Much of the buzz around Gajin Fujita these past eleven years (his first solo show was in Vegas in 1999, with an LA opening shortly after in 2002) has been gleeful gambling about whether this new-comer was burning too brightly to last. With his excessively desirable East-West mash-ups of erotic imagery overlaid with the graffiti street aesthetic and backed with a prodigious technical skill and bravado, Fujita excited more slavering than a Kogi truck kimchi quesadilla. His first show in Los Angeles in five years does not disappoint.
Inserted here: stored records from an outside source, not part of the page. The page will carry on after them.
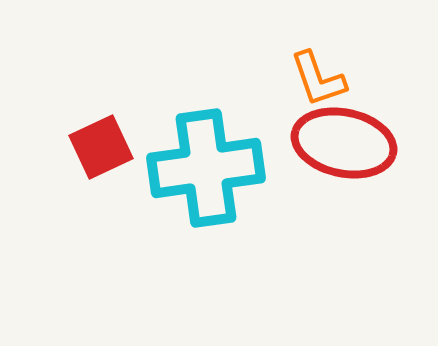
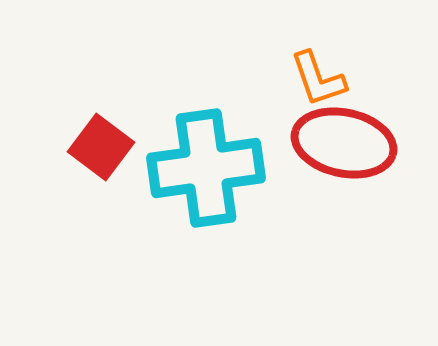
red square: rotated 28 degrees counterclockwise
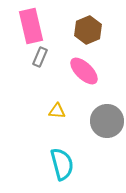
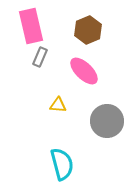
yellow triangle: moved 1 px right, 6 px up
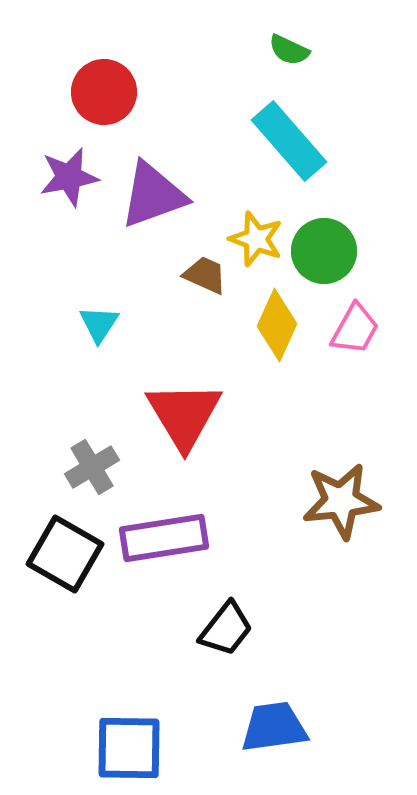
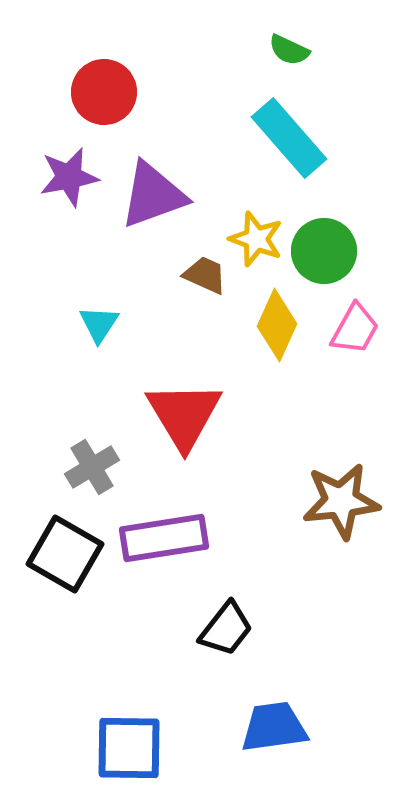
cyan rectangle: moved 3 px up
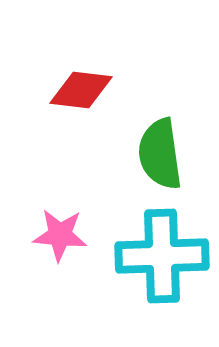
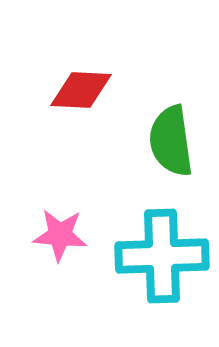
red diamond: rotated 4 degrees counterclockwise
green semicircle: moved 11 px right, 13 px up
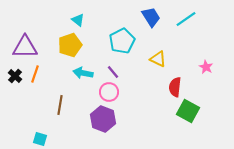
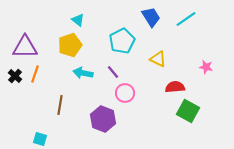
pink star: rotated 16 degrees counterclockwise
red semicircle: rotated 78 degrees clockwise
pink circle: moved 16 px right, 1 px down
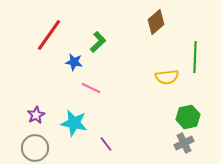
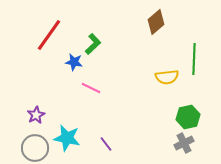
green L-shape: moved 5 px left, 2 px down
green line: moved 1 px left, 2 px down
cyan star: moved 7 px left, 15 px down
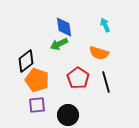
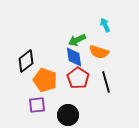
blue diamond: moved 10 px right, 30 px down
green arrow: moved 18 px right, 4 px up
orange semicircle: moved 1 px up
orange pentagon: moved 8 px right
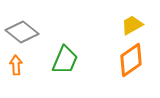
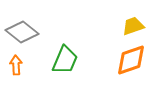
yellow trapezoid: moved 1 px right, 1 px down; rotated 10 degrees clockwise
orange diamond: rotated 16 degrees clockwise
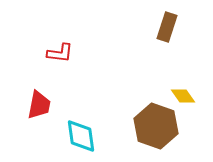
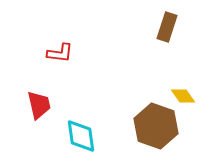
red trapezoid: rotated 24 degrees counterclockwise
As one might have hoped, Fujita has gone beyond facile dabbling of combining glossy decorative screen painting and graffiti to a place where the anger-fueled tagging ethic meets hell-bent samurai warrior and writhing sea serpent. Gone are the static, careful compositions of love-making; in its place are the forceful, messy contortions of struggle. In “High Voltage,” the dragon nearly thrashes off the panel with stylized blood spurting in at least two spots. The images too, have ripped free from context and float on exuberantly tagged backgrounds (LA Louver, Venice).

High Voltage, 2011

An older work for comparison. The work above is called CA (California), 2006-2007. The sexier ones are often more interesting, but I didn’t want to risk being censored.